**What to work on:** Find the line with "LE DEMON DES FEMMES (135, 545)" in the entries below. Repeat it, every following line, and the line with "TENSION (79, 1457)", exactly and with nothing added.

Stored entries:
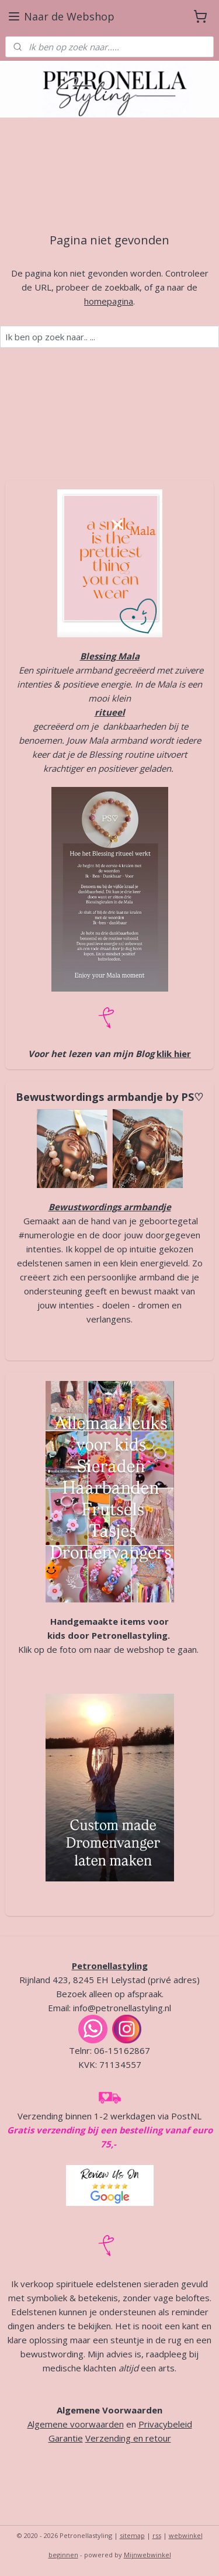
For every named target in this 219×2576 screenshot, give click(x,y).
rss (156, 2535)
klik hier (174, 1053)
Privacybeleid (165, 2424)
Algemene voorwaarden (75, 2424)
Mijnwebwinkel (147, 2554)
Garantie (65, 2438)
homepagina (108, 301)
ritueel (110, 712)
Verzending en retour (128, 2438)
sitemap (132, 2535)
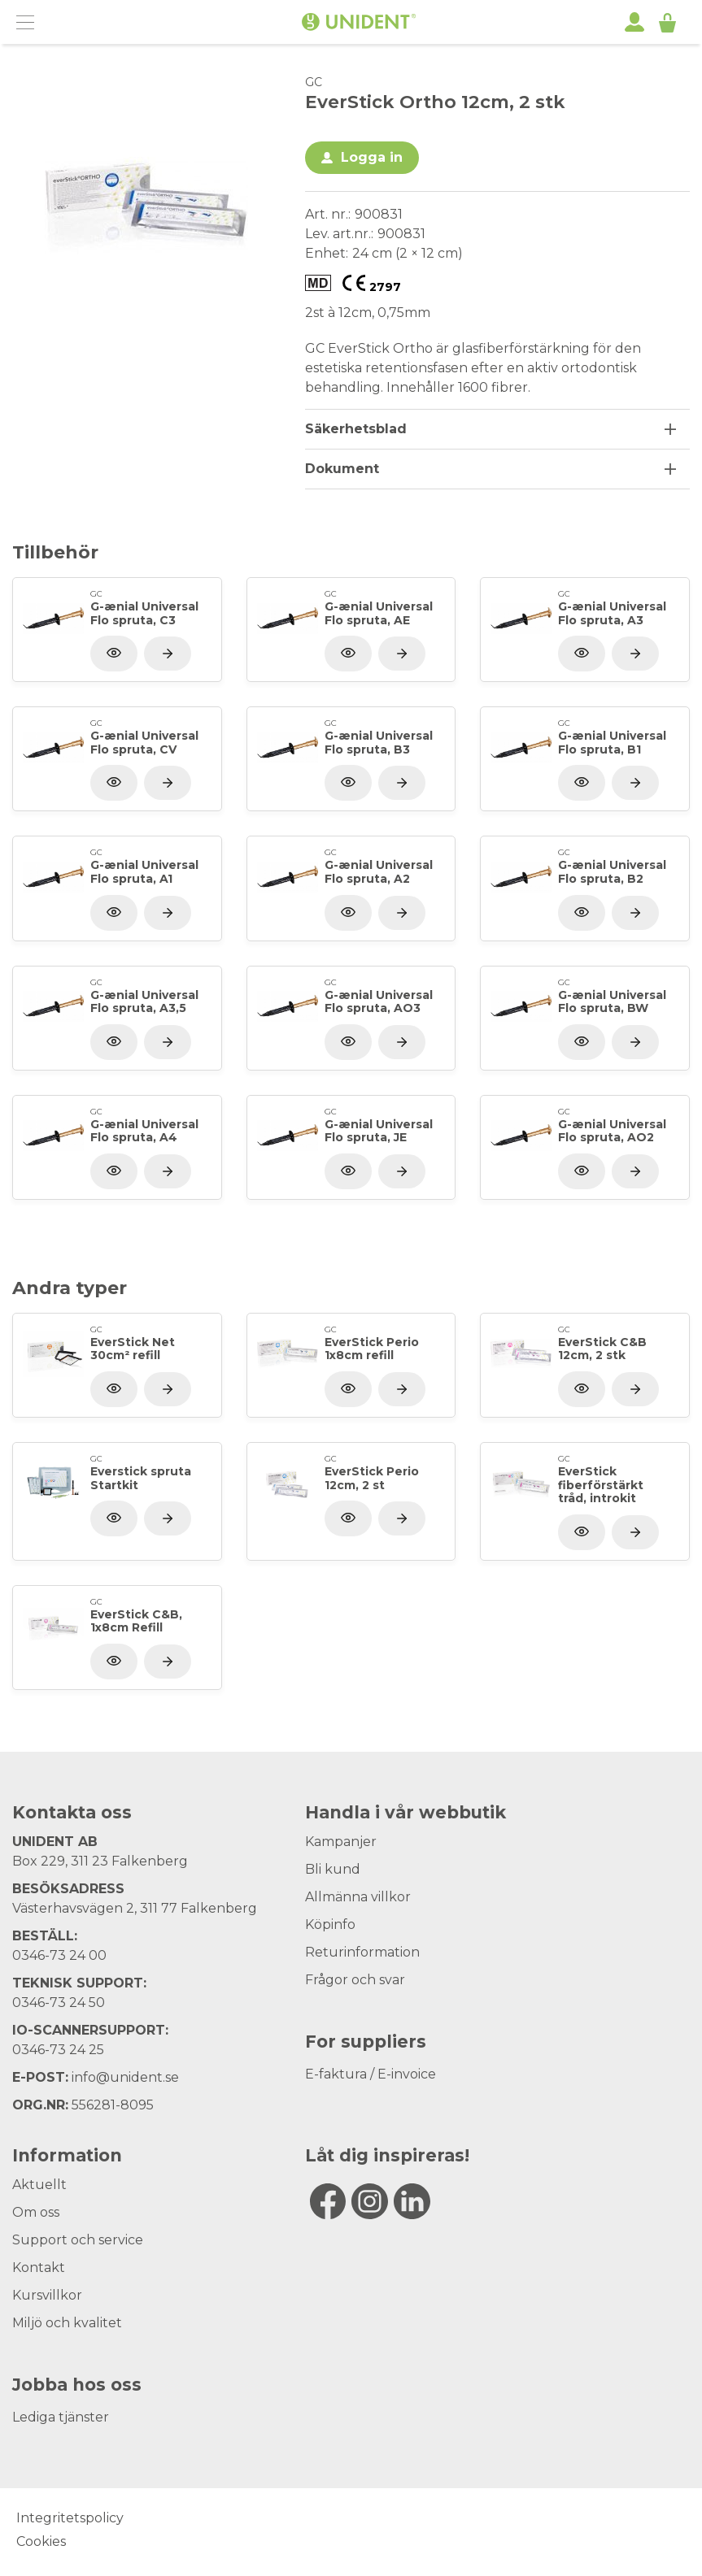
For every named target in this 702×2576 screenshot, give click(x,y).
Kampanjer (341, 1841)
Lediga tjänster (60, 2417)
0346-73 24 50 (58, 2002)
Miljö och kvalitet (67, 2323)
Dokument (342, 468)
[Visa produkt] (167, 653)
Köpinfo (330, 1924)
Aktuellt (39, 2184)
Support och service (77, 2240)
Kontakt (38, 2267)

---

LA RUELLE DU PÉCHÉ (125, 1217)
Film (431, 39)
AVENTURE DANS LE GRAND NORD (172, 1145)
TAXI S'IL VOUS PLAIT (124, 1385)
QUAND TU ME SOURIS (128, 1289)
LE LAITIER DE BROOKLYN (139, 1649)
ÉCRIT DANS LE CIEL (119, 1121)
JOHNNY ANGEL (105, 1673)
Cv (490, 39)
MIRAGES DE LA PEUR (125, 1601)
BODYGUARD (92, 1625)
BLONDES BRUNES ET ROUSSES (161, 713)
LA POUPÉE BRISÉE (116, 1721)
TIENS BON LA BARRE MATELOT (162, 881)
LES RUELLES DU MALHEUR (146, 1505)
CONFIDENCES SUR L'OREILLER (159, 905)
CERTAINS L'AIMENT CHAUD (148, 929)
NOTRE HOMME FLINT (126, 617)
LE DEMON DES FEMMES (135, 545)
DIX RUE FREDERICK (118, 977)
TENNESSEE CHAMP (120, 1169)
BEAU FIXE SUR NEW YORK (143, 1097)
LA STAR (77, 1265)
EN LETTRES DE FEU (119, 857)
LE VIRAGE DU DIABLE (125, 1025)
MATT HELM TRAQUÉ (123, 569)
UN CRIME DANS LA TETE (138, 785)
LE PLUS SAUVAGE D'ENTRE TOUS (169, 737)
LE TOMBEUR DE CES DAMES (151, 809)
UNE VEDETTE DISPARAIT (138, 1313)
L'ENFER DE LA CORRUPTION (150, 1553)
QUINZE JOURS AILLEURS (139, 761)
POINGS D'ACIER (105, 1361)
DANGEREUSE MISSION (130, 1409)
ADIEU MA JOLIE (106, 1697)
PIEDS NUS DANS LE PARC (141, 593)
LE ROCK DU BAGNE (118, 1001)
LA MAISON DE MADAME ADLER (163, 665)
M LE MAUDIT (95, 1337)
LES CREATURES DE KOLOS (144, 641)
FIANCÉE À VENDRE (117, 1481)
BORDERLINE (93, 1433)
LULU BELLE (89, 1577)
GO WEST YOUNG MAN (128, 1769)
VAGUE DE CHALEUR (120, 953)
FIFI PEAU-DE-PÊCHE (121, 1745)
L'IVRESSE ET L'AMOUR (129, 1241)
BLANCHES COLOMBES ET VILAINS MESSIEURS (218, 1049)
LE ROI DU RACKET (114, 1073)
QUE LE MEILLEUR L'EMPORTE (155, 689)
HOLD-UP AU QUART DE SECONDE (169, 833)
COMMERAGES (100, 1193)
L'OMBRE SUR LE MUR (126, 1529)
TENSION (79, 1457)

**Task solution:**
LE DEMON DES FEMMES (135, 545)
DIX RUE FREDERICK (118, 977)
TENNESSEE CHAMP (120, 1169)
BEAU FIXE SUR NEW YORK (143, 1097)
LA STAR (77, 1265)
EN LETTRES DE FEU (119, 857)
LE VIRAGE DU DIABLE (125, 1025)
MATT HELM TRAQUÉ (123, 569)
UN CRIME DANS LA TETE (138, 785)
LE PLUS SAUVAGE D'ENTRE TOUS (169, 737)
LE TOMBEUR DE CES DAMES (151, 809)
UNE VEDETTE DISPARAIT (138, 1313)
L'ENFER DE LA CORRUPTION (150, 1553)
QUINZE JOURS AILLEURS (139, 761)
POINGS D'ACIER (105, 1361)
DANGEREUSE MISSION (130, 1409)
ADIEU MA JOLIE (106, 1697)
PIEDS NUS DANS LE PARC (141, 593)
LE ROCK DU BAGNE (118, 1001)
LA MAISON DE MADAME ADLER (163, 665)
M LE MAUDIT (95, 1337)
LES CREATURES DE KOLOS (144, 641)
FIANCÉE À VENDRE (117, 1481)
BORDERLINE (93, 1433)
LULU BELLE (89, 1577)
GO WEST YOUNG MAN (128, 1769)
VAGUE DE CHALEUR (120, 953)
FIFI PEAU-DE-PÊCHE (121, 1745)
L'IVRESSE ET L'AMOUR (129, 1241)
BLANCHES COLOMBES ET VILAINS MESSIEURS (218, 1049)
LE ROI DU RACKET (114, 1073)
QUE LE MEILLEUR L'EMPORTE (155, 689)
HOLD-UP AU QUART DE SECONDE (169, 833)
COMMERAGES (100, 1193)
L'OMBRE SUR LE MUR (126, 1529)
TENSION (79, 1457)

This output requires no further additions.